# TRY IT:
Pull out every line below that contains the word "проекта".

# PROVIDED RECORDS:
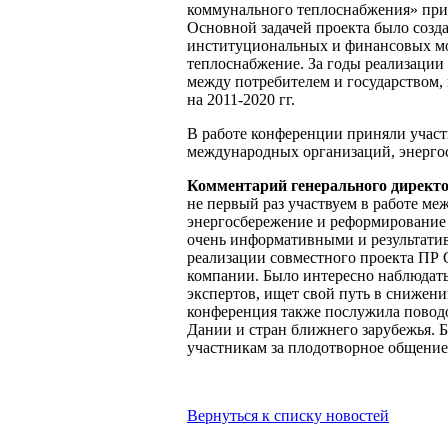
коммунального теплоснабжения» при
Основной задачей проекта было созд
институциональных и финансовых мо
теплоснабжение. За годы реализации
между потребителем и государством
на 2011-2020 гг.
В работе конференции приняли участ
международных организаций, энерго
Комментарий генерального дирек
не первый раз участвуем в работе м
энергосбережение и реформирование 
очень информативными и результатив
реализации совместного проекта ПР 
компании. Было интересно наблюдать
экспертов, ищет свой путь в снижен
конференция также послужила поводо
Дании и стран ближнего зарубежья. 
участникам за плодотворное общение
Вернуться к списку новостей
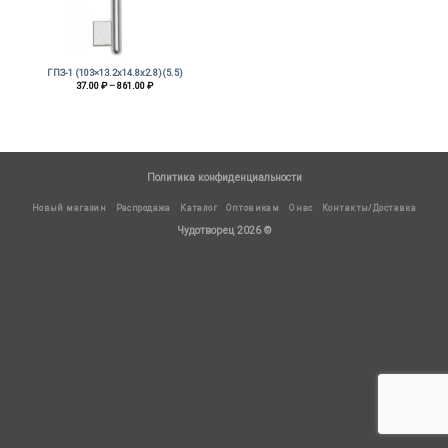
ГПЗ-1 (103×13.2х14.8х2.8)(5.5)
Диапазон
37.00
₽
–
861.00
₽
цен:
37.00 ₽
–
861.00 ₽
Политика конфиденциальности
Новый магазин
Распродажа
Каталог
Оптовикам
О нас
Контакты/Доставка
Чудотворец 2026 ©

# RESPONSE TO THE EXERCISE:
Основной задачей проекта было созд
реализации совместного проекта ПР 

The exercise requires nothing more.